**EXERCISE DIRECTIONS:** Each entry is to be repeated word for word, and the images are to be dropped.

---------- PROVIDED INFORMATION

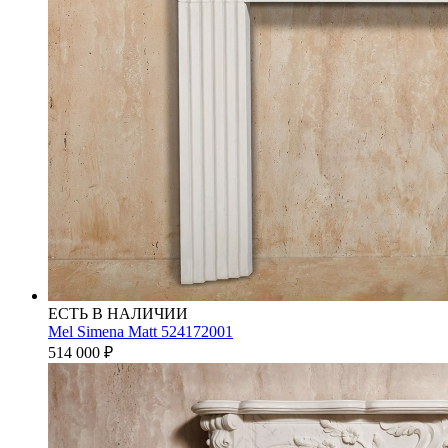
ЕСТЬ В НАЛИЧИИ
Mel Simena Matt 524172001
514 000
₽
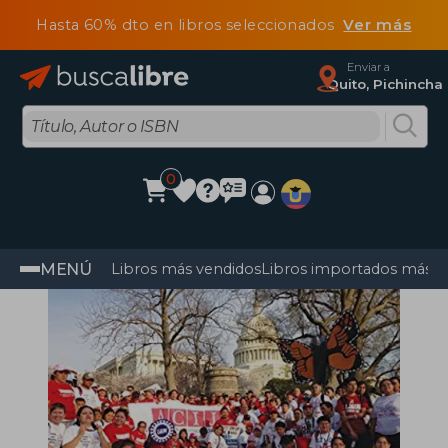
Hasta 60% dto en libros seleccionados
Ver más
Enviar a
Quito, Pichincha
0
MENÚ
Libros más vendidos
Libros importados más v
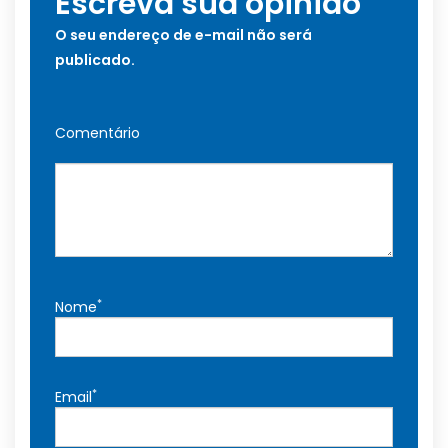
Escreva sua opinião
O seu endereço de e-mail não será
publicado.
Comentário
*
Nome
*
Email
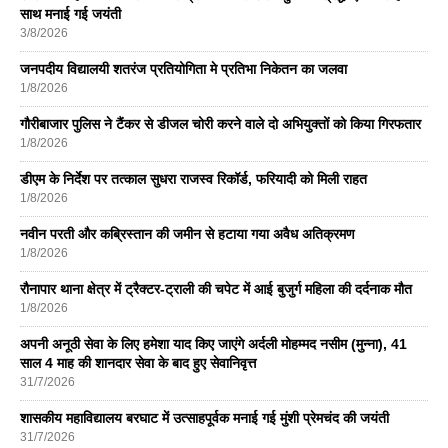
साथ मनाई गई जयंती
3/8/2026
जनपदीय विद्यालयी शतरंज प्रतियोगिता मे प्रतिभा निकेतन का जलवा
1/8/2026
गौरीबाजार पुलिस ने टैंकर से डीजल चोरी करने वाले दो अभियुक्तों को किया गिरफतार
1/8/2026
डीएम के निर्देश पर तत्काल सुधरा राजस्व रिकॉर्ड, फरियादी को मिली राहत
1/8/2026
नवीन परती और कब्रिस्तान की जमीन से हटाया गया अवैध अतिक्रमण
1/8/2026
रौनापार थाना क्षेत्र में ट्रैक्टर-ट्राली की चपेट में आई बुजुर्ग महिला की दर्दनाक मौत
1/8/2026
अपनी अनूठी सेवा के लिए हमेशा याद किए जाएंगे अर्दली मोहम्मद नसीम (मुन्ना), 41
साल 4 माह की शानदार सेवा के बाद हुए सेवानिवृत्त
31/7/2026
शासकीय महाविद्यालय बरघाट में उत्साहपूर्वक मनाई गई मुंशी प्रेमचंद की जयंती
31/7/2026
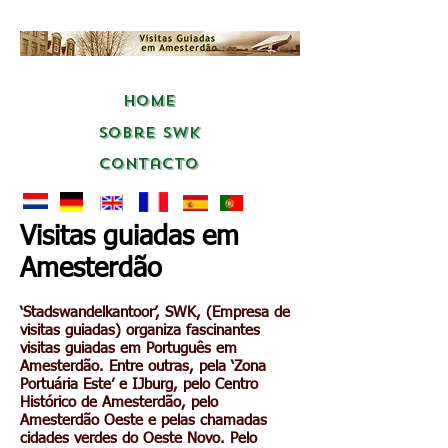
Home
Sobre SWK
Contacto
Visitas guiadas em
Amesterdão
‘Stadswandelkantoor’, SWK, (Empresa de
visitas guiadas) organiza fascinantes
visitas guiadas em Português em
Amesterdão. Entre outras, pela ‘Zona
Portuária Este’ e IJburg, pelo Centro
Histórico de Amesterdão, pelo
Amesterdão Oeste e pelas chamadas
cidades verdes do Oeste Novo. Pelo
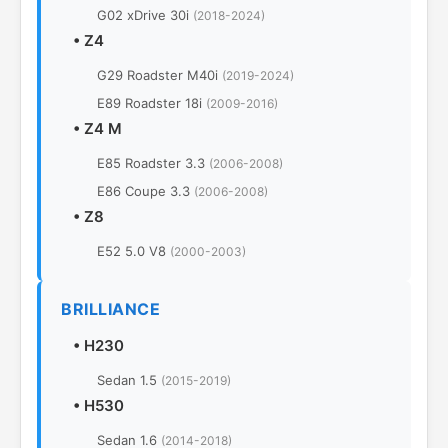
G02 xDrive 30i
(2018-2024)
•
Z4
G29 Roadster M40i
(2019-2024)
E89 Roadster 18i
(2009-2016)
•
Z4 M
E85 Roadster 3.3
(2006-2008)
E86 Coupe 3.3
(2006-2008)
•
Z8
E52 5.0 V8
(2000-2003)
BRILLIANCE
•
H230
Sedan 1.5
(2015-2019)
•
H530
Sedan 1.6
(2014-2018)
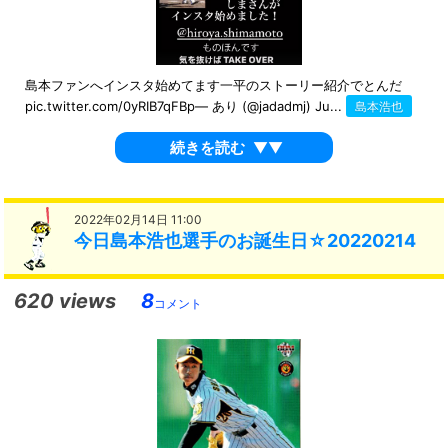
島本ファンへインスタ始めてます一平のストーリー紹介でとんだ
pic.twitter.com/0yRIB7qFBp— あり (@jadadmj) Ju...
島本浩也
続きを読む
▼▼
2022年02月14日 11:00
今日島本浩也選手のお誕生日☆20220214
620 views
8
コメント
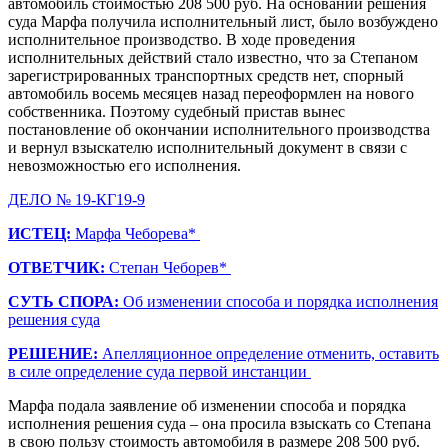
автомобиль стоимостью 208 500 руб. На основании решения
суда Марфа получила исполнительный лист, было возбуждено
исполнительное производство. В ходе проведения
исполнительных действий стало известно, что за Степаном
зарегистрированных транспортных средств нет, спорный
автомобиль восемь месяцев назад переоформлен на нового
собственника. Поэтому судебный пристав вынес
постановление об окончании исполнительного производства
и вернул взыскателю исполнительный документ в связи с
невозможностью его исполнения.
ДЕЛО № 19-КГ19-9
ИСТЕЦ:
Марфа Чеборева*
ОТВЕТЧИК:
Степан Чеборев*
СУТЬ СПОРА:
Об изменении способа и порядка исполнения
решения суда
РЕШЕНИЕ:
Апелляционное определение отменить, оставить
в силе определение суда первой инстанции
Марфа подала заявление об изменении способа и порядка
исполнения решения суда – она просила взыскать со Степана
в свою пользу стоимость автомобиля в размере 208 500 руб.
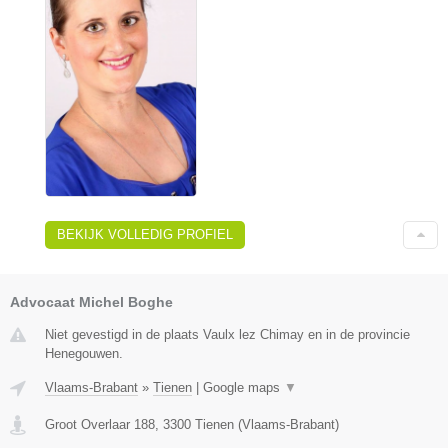
BEKIJK VOLLEDIG PROFIEL
Advocaat Michel Boghe
Niet gevestigd in de plaats Vaulx lez Chimay en in de provincie
Henegouwen.
Vlaams-Brabant
»
Tienen
|
Google maps
▼
Groot Overlaar 188
,
3300
Tienen
(
Vlaams-Brabant
)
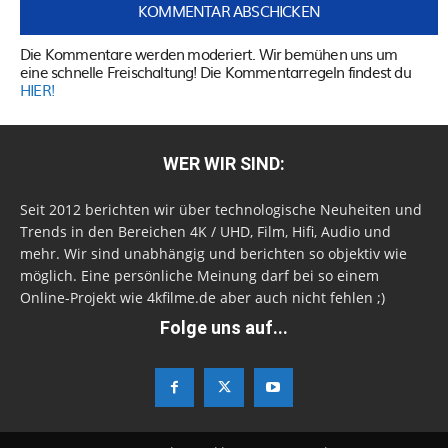
Die Kommentare werden moderiert. Wir bemühen uns um
eine schnelle Freischaltung! Die Kommentarregeln findest du
HIER!
WER WIR SIND:
Seit 2012 berichten wir über technologische Neuheiten und
Trends in den Bereichen 4K / UHD, Film, Hifi, Audio und
mehr. Wir sind unabhängig und berichten so objektiv wie
möglich. Eine persönliche Meinung darf bei so einem
Online-Projekt wie 4kfilme.de aber auch nicht fehlen ;)
Folge uns auf...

--------------------

**OUTPUT BELOW:**
ЕСТЬ В НАЛИЧИИ
Mel Simena Matt 524172001
514 000
₽
Hasta 60% dto en libros seleccionados
Ver más
Enviar a
Quito, Pichincha
0
MENÚ
Libros más vendidos
Libros importados más v
Escreva sua opinião
O seu endereço de e-mail não será
publicado.
Comentário
*
Nome
*
Email
साथ मनाई गई जयंती
3/8/2026
जनपदीय विद्यालयी शतरंज प्रतियोगिता मे प्रतिभा निकेतन का जलवा
1/8/2026
गौरीबाजार पुलिस ने टैंकर से डीजल चोरी करने वाले दो अभियुक्तों को किया गिरफतार
1/8/2026
डीएम के निर्देश पर तत्काल सुधरा राजस्व रिकॉर्ड, फरियादी को मिली राहत
1/8/2026
नवीन परती और कब्रिस्तान की जमीन से हटाया गया अवैध अतिक्रमण
1/8/2026
रौनापार थाना क्षेत्र में ट्रैक्टर-ट्राली की चपेट में आई बुजुर्ग महिला की दर्दनाक मौत
1/8/2026
अपनी अनूठी सेवा के लिए हमेशा याद किए जाएंगे अर्दली मोहम्मद नसीम (मुन्ना), 41
साल 4 माह की शानदार सेवा के बाद हुए सेवानिवृत्त
31/7/2026
शासकीय महाविद्यालय बरघाट में उत्साहपूर्वक मनाई गई मुंशी प्रेमचंद की जयंती
31/7/2026
Home
Sobre SWK
Contacto
Visitas guiadas em
Amesterdão
‘Stadswandelkantoor’, SWK, (Empresa de
visitas guiadas) organiza fascinantes
visitas guiadas em Português em
Amesterdão. Entre outras, pela ‘Zona
Portuária Este’ e IJburg, pelo Centro
Histórico de Amesterdão, pelo
Amesterdão Oeste e pelas chamadas
cidades verdes do Oeste Novo. Pelo
G02 xDrive 30i
(2018-2024)
•
Z4
G29 Roadster M40i
(2019-2024)
E89 Roadster 18i
(2009-2016)
•
Z4 M
E85 Roadster 3.3
(2006-2008)
E86 Coupe 3.3
(2006-2008)
•
Z8
E52 5.0 V8
(2000-2003)
BRILLIANCE
•
H230
Sedan 1.5
(2015-2019)
•
H530
Sedan 1.6
(2014-2018)
島本ファンへインスタ始めてます一平のストーリー紹介でとんだ
pic.twitter.com/0yRIB7qFBp— あり (@jadadmj) Ju...
島本浩也
続きを読む
▼▼
2022年02月14日 11:00
今日島本浩也選手のお誕生日☆20220214
620 views
8
コメント
автомобиль стоимостью 208 500 руб. На основании решения
суда Марфа получила исполнительный лист, было возбуждено
исполнительное производство. В ходе проведения
исполнительных действий стало известно, что за Степаном
зарегистрированных транспортных средств нет, спорный
автомобиль восемь месяцев назад переоформлен на нового
собственника. Поэтому судебный пристав вынес
постановление об окончании исполнительного производства
и вернул взыскателю исполнительный документ в связи с
невозможностью его исполнения.
ДЕЛО № 19-КГ19-9
ИСТЕЦ:
Марфа Чеборева*
ОТВЕТЧИК:
Степан Чеборев*
СУТЬ СПОРА:
Об изменении способа и порядка исполнения
решения суда
РЕШЕНИЕ:
Апелляционное определение отменить, оставить
в силе определение суда первой инстанции
Марфа подала заявление об изменении способа и порядка
исполнения решения суда – она просила взыскать со Степана
в свою пользу стоимость автомобиля в размере 208 500 руб.
BEKIJK VOLLEDIG PROFIEL
Advocaat Michel Boghe
Niet gevestigd in de plaats Vaulx lez Chimay en in de provincie
Henegouwen.
Vlaams-Brabant
»
Tienen
|
Google maps
▼
Groot Overlaar 188
,
3300
Tienen
(
Vlaams-Brabant
)
Die Kommentare werden moderiert. Wir bemühen uns um
eine schnelle Freischaltung! Die Kommentarregeln findest du
HIER!
WER WIR SIND:
Seit 2012 berichten wir über technologische Neuheiten und
Trends in den Bereichen 4K / UHD, Film, Hifi, Audio und
mehr. Wir sind unabhängig und berichten so objektiv wie
möglich. Eine persönliche Meinung darf bei so einem
Online-Projekt wie 4kfilme.de aber auch nicht fehlen ;)
Folge uns auf...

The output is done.